The national study in the journal Obstetrics & Gynecology was the largest head-to-head comparison of the two IVF approaches, measuring the likelihood of a good perinatal outcome, defined as a single baby without prematurity and with a healthy birth weight.fresh eggs

“Our study found that the odds of a good birth outcome were less with frozen than with fresh, but it was a small difference,” says lead author Jennifer L. Eaton, medical director of assisted reproductive technology and director of the Oocyte Donation Program at the Duke Fertility Center.

“From a clinical standpoint, given that frozen eggs have many benefits such as ease, cost, and speed, the decision to use fresh or frozen donor eggs should be made on an individual basis after consultation with a physician,” Eaton says.

Eaton and colleagues, including senior author Alex Polotsky of the University of Colorado Advanced Reproductive Medicine, studied three years of data from the Society for Assisted Reproductive Technology. Nearly 37,000 IVF attempts were analyzed, including 8,381 (22.7%) that used frozen eggs and 28,544 (77.3%) using fresh.

Controlling for factors such as the quality of fertilized eggs and the age of both mother and donor, the researchers found that fresh eggs resulted in a good perinatal outcome in 24% of fertility attempts compared to 22% of the attempts with frozen eggs.
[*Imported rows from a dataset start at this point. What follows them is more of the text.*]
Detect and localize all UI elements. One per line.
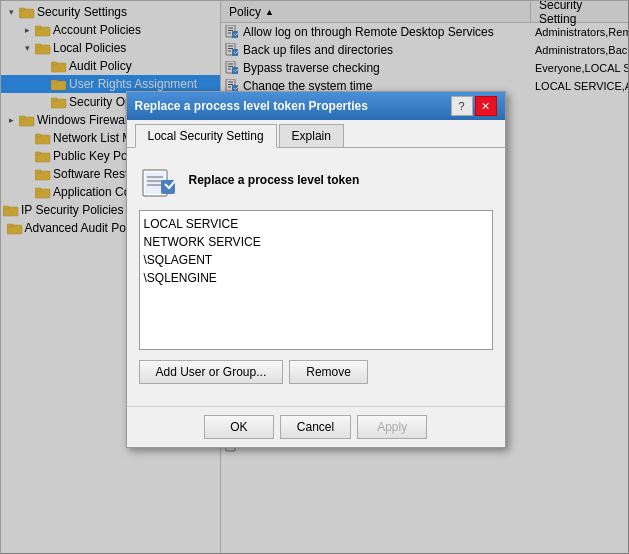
- dialog-icon: [139, 160, 179, 200]
- user-list-item[interactable]: LOCAL SERVICE: [144, 215, 488, 233]
- main-window: ▾ Security Settings▸ Account Policies▾ L…: [0, 0, 629, 554]
- tab-local-security[interactable]: Local Security Setting: [135, 124, 277, 148]
- dialog-header-row: Replace a process level token: [139, 160, 493, 200]
- cancel-button[interactable]: Cancel: [280, 415, 351, 439]
- user-list-box[interactable]: LOCAL SERVICENETWORK SERVICE\SQLAGENT\SQ…: [139, 210, 493, 350]
- dialog-help-button[interactable]: ?: [451, 96, 473, 116]
- dialog-title: Replace a process level token Properties: [135, 99, 368, 113]
- user-list-item[interactable]: \SQLAGENT: [144, 251, 488, 269]
- ok-button[interactable]: OK: [204, 415, 274, 439]
- dialog-titlebar: Replace a process level token Properties…: [127, 92, 505, 120]
- user-list-item[interactable]: NETWORK SERVICE: [144, 233, 488, 251]
- dialog-close-button[interactable]: ✕: [475, 96, 497, 116]
- dialog-description: Replace a process level token: [189, 173, 360, 187]
- modal-overlay: Replace a process level token Properties…: [1, 1, 629, 554]
- user-action-buttons: Add User or Group... Remove: [139, 360, 493, 384]
- tab-bar: Local Security SettingExplain: [127, 120, 505, 148]
- dialog-controls: ? ✕: [451, 96, 497, 116]
- add-user-button[interactable]: Add User or Group...: [139, 360, 284, 384]
- user-list-item[interactable]: \SQLENGINE: [144, 269, 488, 287]
- dialog-content: Replace a process level token LOCAL SERV…: [127, 148, 505, 406]
- apply-button[interactable]: Apply: [357, 415, 427, 439]
- dialog-footer: OK Cancel Apply: [127, 406, 505, 447]
- dialog: Replace a process level token Properties…: [126, 91, 506, 448]
- tab-explain[interactable]: Explain: [279, 124, 344, 147]
- remove-button[interactable]: Remove: [289, 360, 368, 384]
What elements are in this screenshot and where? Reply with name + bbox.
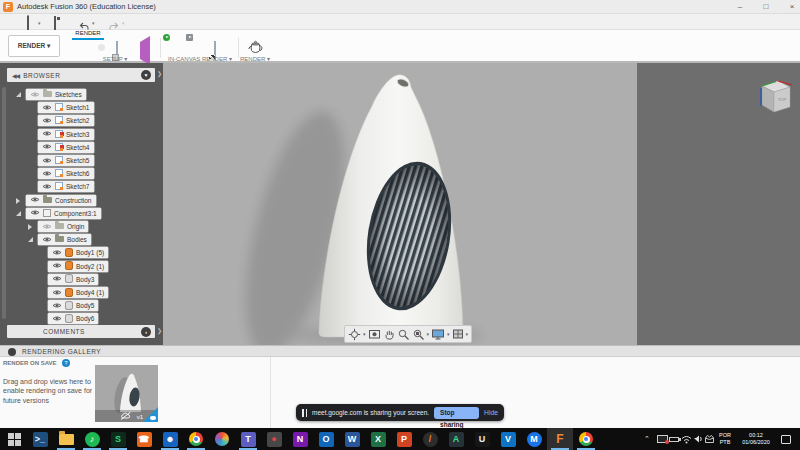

Implantation, clinical pregnancy, and live birth rates were all significantly higher among the women using fresh eggs vs. frozen.

“As IVF with donor oocytes has become standard treatment for women with decreased egg supply or advanced reproductive age, there has been an increased demand for donor oocytes, making frozen eggs an attractive option,” Eaton says. “In general, IVF with frozen donor eggs is cheaper and faster than with fresh donor eggs.